Her candid and passionate writings break skepticism and doubt about communicating with animals. It demonstrates that consciousness is not just an exclusive feature but one shared by all living creatures. The author tries to tell how such efforts can enhance the understanding of animals and their feelings and turns awareness about pets toward them being lifetime soulful companions rather than just the animals.
Ask the Way to King Sejong
Lee Chung-sung; Iljinsa: 312 pp., 16,000 won
King Sejong was undoubtedly Korea’s greatest king during the Joseon Kingdom (1392-1910), renowned for his extraordinary achievements in science, political and social systems, literature and even art.
A champion of King Sejong, Lee Chung-sung, the former president of the Sejong Center for the Performing Arts, has released a new book looking back on his policies during his term in office. He starts his book with the beautification of Gwanghwamun Plaza in which a giant sedentary statue of King Sejong is strangely installed in parallel with the statue of Admiral Yi Sun-shin.

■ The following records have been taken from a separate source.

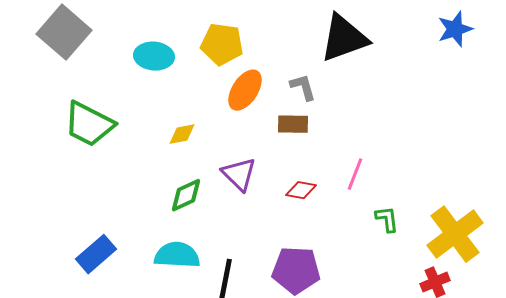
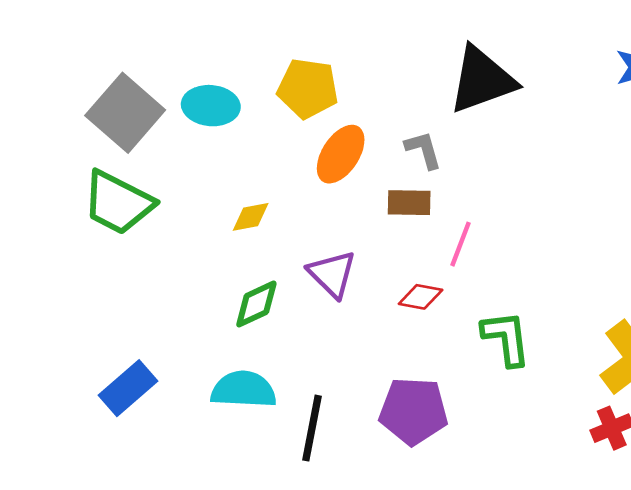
gray square: (64, 32) -> (125, 113), moved
pink line: (355, 174) -> (460, 244), moved
green L-shape: (387, 219) -> (506, 338), moved, size x1.5

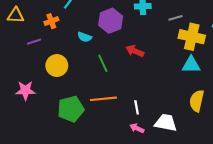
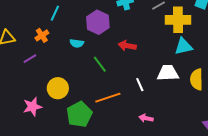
yellow circle: (57, 66) -> (58, 88), moved
white line: (137, 107) -> (140, 85), moved
white trapezoid: (166, 123) -> (168, 73), moved

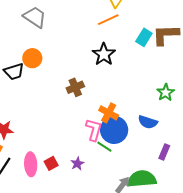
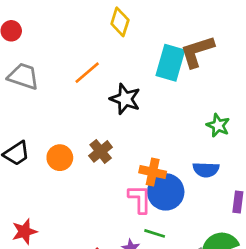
orange line: (108, 20) -> (87, 73), moved
cyan rectangle: (144, 37) -> (170, 63), size x1.5
orange circle: (32, 58) -> (60, 158), moved
green line: (104, 147) -> (155, 233), moved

The book attempts to connect King Sejong’s feats to the name of the district in Sejong-ro and various Sejong-related cultural facilities there.
After taking the helm of the top post of the center in 2008, he pushed the “Sejong Belt,” a pan-city initiative to interconnect arts and cultural organizations scattered around Gwanghwamun.
He uses the king’s sagacious leadership and creative ideas to justify his policies throughout the book but it reads more as a face-saving excuse for his projects.
Nanda; Anibooks: 280pp., 11,500 won
"Acoustic Life," a popular webtoon serialized on popular portal site Daum, is now available as a book.
The cartoonist Nanda met her husband at a school cartoon club and married him after dating for several years. Nanda is a lazy cartoonist and her husband, Han, is a game developer. They are just like a normal couple, issuing dish-washing exemptions for each other's birthday.
Though the cartoon portrays the daily life of newlyweds in a plain, simple way, "Acoustic Life" is not only popular among married couples but those who have never dated anyone. That's probably because she creates a bond of sympathy with the readers, balancing comfortable daily life and satire about society.
The last chapter includes unreleased earlier cartoons such as ones about the childhood of the author.